When I’m tired my language skills are terrible. I wrote this at 1:30 AM after a very long day. please forgive me.
It’s been a while since my last post here. About 10 days.
It also must be said that meanwhile I started about 10 drafts, but none of them seemed worthwhile enough. Possibly beause I’m very tired and feel very spent, possibly because (before sunday) I haven’t run a game since April 4th, when the party went TPK. I played Carlo’s GURPS fantasy sandbox a handful of times in the meanwhile, enjoyed a few games of Agricola, Sankt Petersburg, Carcassonne, San Juan. But no games run.
But Sunday players came over, rolled new PCs and decided to start over in a random campaign location. to pick the spot one literally closed his eyes and pointed at the map. Turned out the location was exactly one hex away from there the TPK happened. I could have had railroaded them back to the “main campaign” but they wanted something different, so I just came up with this village of hunters, loggers and shepherds, and unilaterally declared that their PCs are teenagers, a few months before their “coming of age” ritual.
I could have gone a bit further and, instead of let them pick a “normal” equipment, force them to look around and pick stuff up.
But they decided to go hunting, to show off. And stumbled in tracks, that ended at a cavern, smoked out what was inside and killed a bear. In the bear cave they found a dungeon entrance as well. They went in and did neat old school stuff. As in having their gender changed by a magic fountain, set a tapestry afire, which in turn made angry an ogre, which later was dispatched as it charged the spear-set characters. Enough loot was had to max-out level 2, mostly jewels (which are extremely valuable in B/X and BECMI), plus a +1 long sword, light on command (but they don’t know the command, and it’s switched on). Nothing too complex, but good fun was had, and later feedback was good.
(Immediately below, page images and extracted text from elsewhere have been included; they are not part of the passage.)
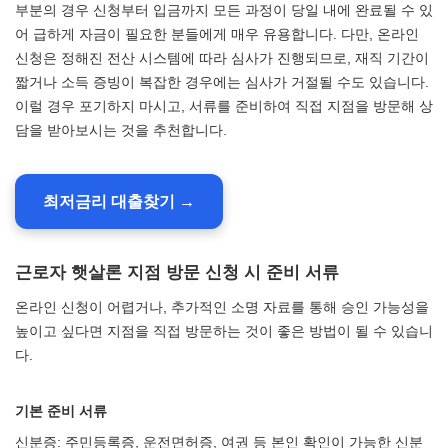
부분의 경우 신청부터 입금까지 모든 과정이 당일 내에 완료될 수 있
어 급하게 자금이 필요한 분들에게 매우 유용합니다. 다만, 온라인
신청은 정해진 전산 시스템에 따라 심사가 진행되므로, 재직 기간이
짧거나 소득 증빙이 복잡한 경우에는 심사가 거절될 수도 있습니다.
이럴 경우 포기하지 마시고, 서류를 준비하여 직접 지점을 방문해 상
담을 받아보시는 것을 추천합니다.
최저금리 대출찾기 →
근로자 햇살론 지점 방문 신청 시 준비 서류
온라인 신청이 어렵거나, 추가적인 소명 자료를 통해 승인 가능성을
높이고 싶다면 지점을 직접 방문하는 것이 좋은 방법이 될 수 있습니
다.
기본 준비 서류
신분증: 주민등록증, 운전면허증, 여권 등 본인 확인이 가능한 신분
Same setup as last time (at the Glasgow University gaming club), except I didn’t chicken out. Because, despite not having prepared anything, I spent some time preparing myself to improvise; decent “fluff” comes easy, but decent “crunchy bits” are a way, way harder for me. My mind was blank, but I had tools.
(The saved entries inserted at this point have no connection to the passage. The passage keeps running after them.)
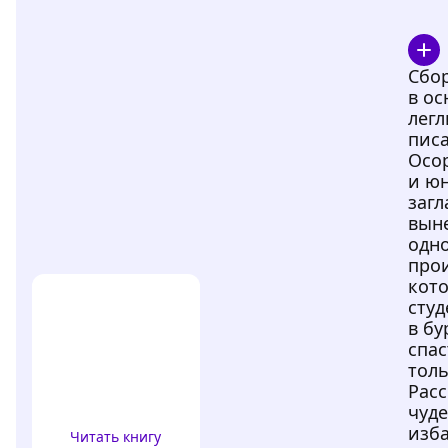
Сбор
в ос
лег
пис
Осор
и юн
загл
вын
одно
прои
кот
студ
в бу
спас
толь
Расс
чуд
изба
Читать книгу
A few notes from the session:
- d6 as oracle: simply put, if something is in doubt, a x-in-6 change is determined and a dice is rolled.
- Kellri’s Old School Reference manuals proved to be awesome again, specially volume 4.
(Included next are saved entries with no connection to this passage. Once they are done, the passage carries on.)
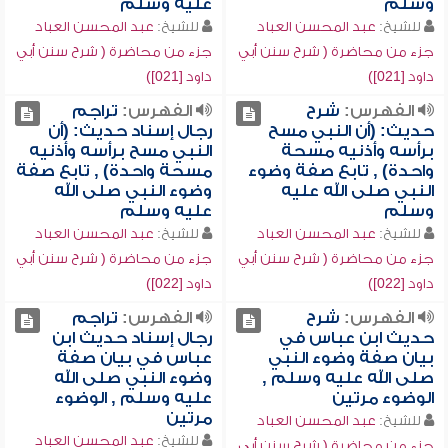
وسلم
عليه وسلم
للشيخ:
عبد المحسن العباد
للشيخ:
عبد المحسن العباد
جزء من محاضرة ( شرح سنن أبي
جزء من محاضرة ( شرح سنن أبي
داود [021])
داود [021])
الفهرس:
شرح
الفهرس:
تراجم
حديث: (أن النبي مسح
رجال إسناد حديث: (أن
برأسه وأذنيه مسحة
النبي مسح برأسه وأذنيه
واحدة) , تابع صفة وضوء
مسحة واحدة) , تابع صفة
النبي صلى الله عليه
وضوء النبي صلى الله
وسلم
عليه وسلم
للشيخ:
عبد المحسن العباد
للشيخ:
عبد المحسن العباد
جزء من محاضرة ( شرح سنن أبي
جزء من محاضرة ( شرح سنن أبي
داود [022])
داود [022])
الفهرس:
شرح
الفهرس:
تراجم
حديث ابن عباس في
رجال إسناد حديث ابن
بيان صفة وضوء النبي
عباس في بيان صفة
صلى الله عليه وسلم ,
وضوء النبي صلى الله
الوضوء مرتين
عليه وسلم , الوضوء
مرتين
للشيخ:
عبد المحسن العباد
للشيخ:
عبد المحسن العباد
جزء من محاضرة ( شرح سنن أبي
- Dungeon was built using geomorphic tiles from A Character for Every Game. If a dungeon is needed it can be uncomfortably hard to come up with one. In this case tiles were pulled out randomly from a stack. I expected to see a 8×8 pattern of content but a mix of transcription errors and a bit of fudging made it more organic (and made the tiles reusable). Sure, it can feel a bit randomish, but most probably it was built by a number of different cultures/people over the years and not just by the current inhabitants, so there is the increased verosimilitude of both adapting the inhabitant needs to the living space and the inhabitants adapting the living space. Kobolds burrowed and the ogre kept for himself the bigger room. The magic fountain makes water available (the magic wears off if water is taken away).
- Moldway suggestion to stock the dungeon with a few selected monsters and fill the rest with the dungeon stock table. Jeff Rients, in a great article in Fight On! #6, advices to split the population in “main guys” (say, a tribe of kobolds), a “lone wolf” (say, OGRE) and random creeps (snakes, fungi, etc): coming up with interaction between these three groups is up to you and, while technically not needed, can add complexity and depth to the dungeon (the ogre is fed by the kobolds so to keep him from going “OGRE SMASH”). Sham wrote on the topic of empty rooms and dungeon stocking a lot (also in more meaningful posts that I can’t find at the moment) so if you want to know more just follow the link.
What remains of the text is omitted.